I can pack up and escape to another phase of life, destination or group of people but sooner or later the things that I once fled from before will come up in this new setting just simply in different ways.
What does it look like to face the things that bring the tears?
That thing that seems too big, too scary, too hard or maybe even too un-fun and learn from it instead of run from it?
What does it look like to be content with the current adventure instead of always living for the next one?
I am a huge dreamer and very much a gypsy heart. I love change, challenge, travel and have no desire to live a normal life. I love adventure, being on the go and having lots of fun in life.
These are all things that I love about myself, but a trend I have noticed in myself is that sometimes in the midst of one adventure I check out and start focusing on the next adventure.
There are two reasons for me focusing on the next adventure….
1. The current adventure has become hard and I would rather just be somewhere else.
2. I get so excited for what the next adventure holds that I just want to hurry up and get to it.
I start to think about how the things I don't like about the current adventure will be better in the next adventure.
I think of all of the things I don't have on this adventure that I will have on the next adventure.
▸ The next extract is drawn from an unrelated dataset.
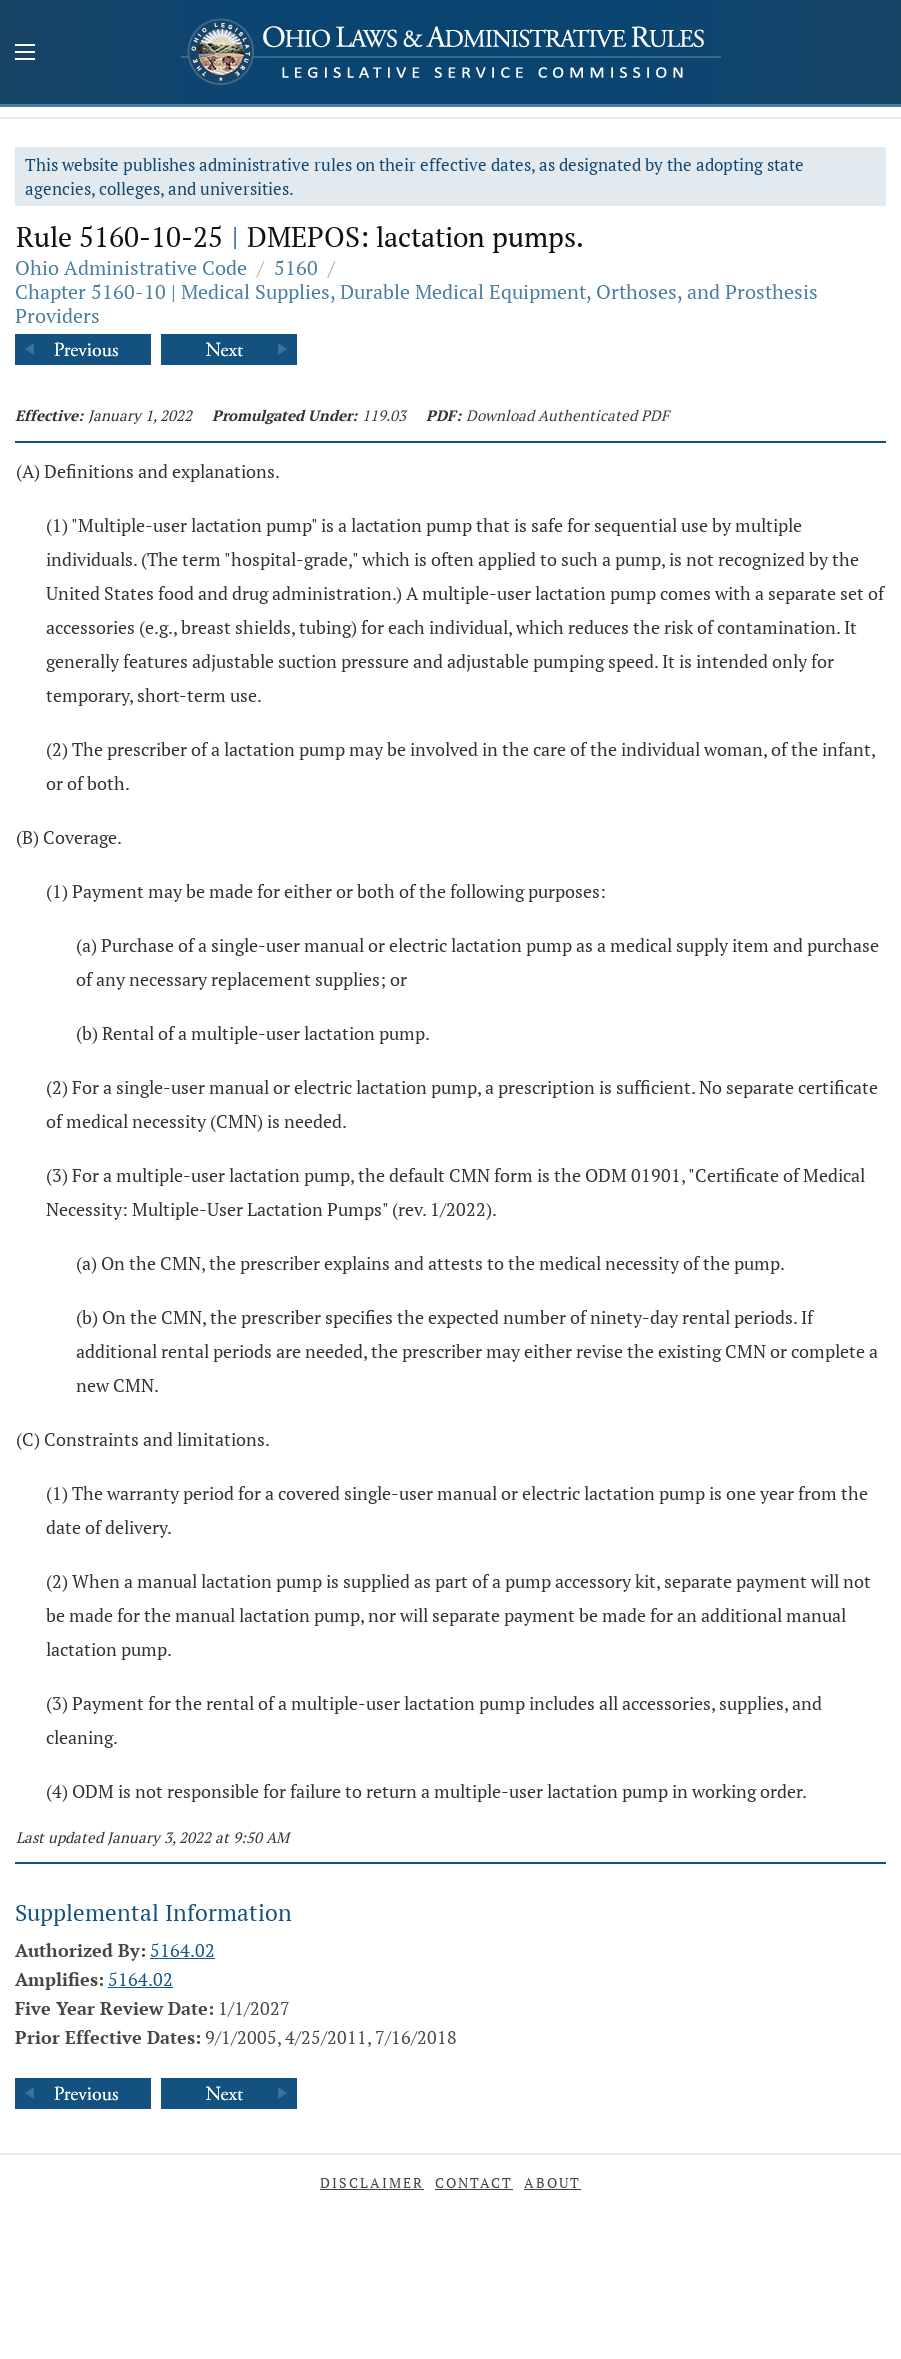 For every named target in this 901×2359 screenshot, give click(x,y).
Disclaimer (372, 2182)
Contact (474, 2182)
How the problems I have on this one won't exist in the next.
Well I am tired of missing out on the current adventure by escaping to the next adventure.
There is always going to be a next adventure in my life so I want to start practicing embracing the lessons, challenges, fun and good times that each adventure brings. Because I know that any adventure I take is going to have ups and downs, pros and cons and there is always going to be something that I could have done better.
What if I embraced the pros and cons, the ups and the downs and take the things that I could have done better and apply those to the next adventure(because there will be more) instead of dwelling on all of the would have should have could have's.
I hate to break it to you, but the grass ISN'T greener on the other side!
It is different on the other side….but different grass comes with different good times, different bad times, different ups and downs and different pros and cons.
It is different grass, but it is still made up of the same things.
I am done escaping and running from the hard stuff and I am done missing out on current good stuff by focusing on the good stuff that is to come.
I want to learn from the hard stuff and become a better person because of it.
I want to enjoy the good things that I will never get back.
The next adventure will come and I will enjoy it then and that frees me up to enjoy the adventure I am on now.
For the next 3 months I will…
Embrace my shower shoes.
Embrace being surrounded by people(always).
Embrace my backpack.
Embrace the breakdowns I have with God.
Embrace the breakthrough that comes from the breakdown.
Embrace seeing my mom at parent week.
Embrace seeing my dad and brother at our layover in Atlanta.
I will embrace the next 3 months and the tears and smiles that they bring.
One day very soon they will just be a memory.
I will live and love these next three months that I will never get back.
With every adventure comes it's very own set of tears and smiles.
I am going to start embracing the tears and smiles that my current adventure hold and when my next adventure comes I will embrace the new set of tears and smiles that come with it.